● **Problem requirements**
Please write out each entry below exactly as it appears.

● **Given data**
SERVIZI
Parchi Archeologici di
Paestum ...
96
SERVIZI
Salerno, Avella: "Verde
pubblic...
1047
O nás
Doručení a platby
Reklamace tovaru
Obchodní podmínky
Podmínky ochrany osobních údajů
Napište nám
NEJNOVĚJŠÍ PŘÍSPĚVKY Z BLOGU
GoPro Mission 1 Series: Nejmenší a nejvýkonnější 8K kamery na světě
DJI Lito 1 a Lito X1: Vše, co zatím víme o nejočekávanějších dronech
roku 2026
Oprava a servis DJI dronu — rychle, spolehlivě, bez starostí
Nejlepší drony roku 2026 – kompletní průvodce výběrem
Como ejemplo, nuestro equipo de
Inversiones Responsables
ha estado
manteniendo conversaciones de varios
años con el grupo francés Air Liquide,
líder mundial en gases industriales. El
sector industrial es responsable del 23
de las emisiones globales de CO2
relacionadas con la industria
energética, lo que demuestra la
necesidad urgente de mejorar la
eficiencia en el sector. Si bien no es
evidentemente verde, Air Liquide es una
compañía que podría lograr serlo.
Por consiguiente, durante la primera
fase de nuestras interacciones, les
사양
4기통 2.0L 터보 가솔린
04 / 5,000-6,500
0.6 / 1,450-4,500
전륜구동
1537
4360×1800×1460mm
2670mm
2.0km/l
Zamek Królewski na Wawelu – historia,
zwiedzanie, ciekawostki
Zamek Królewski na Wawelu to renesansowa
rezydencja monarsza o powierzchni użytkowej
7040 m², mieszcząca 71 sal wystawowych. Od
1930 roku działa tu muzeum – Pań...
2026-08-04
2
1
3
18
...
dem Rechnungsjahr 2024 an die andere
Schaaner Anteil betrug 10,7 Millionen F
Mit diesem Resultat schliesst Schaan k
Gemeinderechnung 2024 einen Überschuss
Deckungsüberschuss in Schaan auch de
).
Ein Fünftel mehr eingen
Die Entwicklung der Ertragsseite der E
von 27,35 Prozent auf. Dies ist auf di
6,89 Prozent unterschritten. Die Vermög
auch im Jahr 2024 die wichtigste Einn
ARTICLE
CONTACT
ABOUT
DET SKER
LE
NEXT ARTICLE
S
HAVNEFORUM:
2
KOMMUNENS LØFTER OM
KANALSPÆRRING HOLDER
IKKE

● **Response to the exercise**
SERVIZI
Parchi Archeologici di
Paestum ...
96
SERVIZI
Salerno, Avella: "Verde
pubblic...
1047
O nás
Doručení a platby
Reklamace tovaru
Obchodní podmínky
Podmínky ochrany osobních údajů
Napište nám
NEJNOVĚJŠÍ PŘÍSPĚVKY Z BLOGU
GoPro Mission 1 Series: Nejmenší a nejvýkonnější 8K kamery na světě
DJI Lito 1 a Lito X1: Vše, co zatím víme o nejočekávanějších dronech
roku 2026
Oprava a servis DJI dronu — rychle, spolehlivě, bez starostí
Nejlepší drony roku 2026 – kompletní průvodce výběrem
Como ejemplo, nuestro equipo de
Inversiones Responsables
ha estado
manteniendo conversaciones de varios
años con el grupo francés Air Liquide,
líder mundial en gases industriales. El
sector industrial es responsable del 23
de las emisiones globales de CO2
relacionadas con la industria
energética, lo que demuestra la
necesidad urgente de mejorar la
eficiencia en el sector. Si bien no es
evidentemente verde, Air Liquide es una
compañía que podría lograr serlo.
Por consiguiente, durante la primera
fase de nuestras interacciones, les
사양
4기통 2.0L 터보 가솔린
04 / 5,000-6,500
0.6 / 1,450-4,500
전륜구동
1537
4360×1800×1460mm
2670mm
2.0km/l
Zamek Królewski na Wawelu – historia,
zwiedzanie, ciekawostki
Zamek Królewski na Wawelu to renesansowa
rezydencja monarsza o powierzchni użytkowej
7040 m², mieszcząca 71 sal wystawowych. Od
1930 roku działa tu muzeum – Pań...
2026-08-04
2
1
3
18
...
dem Rechnungsjahr 2024 an die andere
Schaaner Anteil betrug 10,7 Millionen F
Mit diesem Resultat schliesst Schaan k
Gemeinderechnung 2024 einen Überschuss
Deckungsüberschuss in Schaan auch de
).
Ein Fünftel mehr eingen
Die Entwicklung der Ertragsseite der E
von 27,35 Prozent auf. Dies ist auf di
6,89 Prozent unterschritten. Die Vermög
auch im Jahr 2024 die wichtigste Einn
ARTICLE
CONTACT
ABOUT
DET SKER
LE
NEXT ARTICLE
S
HAVNEFORUM:
2
KOMMUNENS LØFTER OM
KANALSPÆRRING HOLDER
IKKE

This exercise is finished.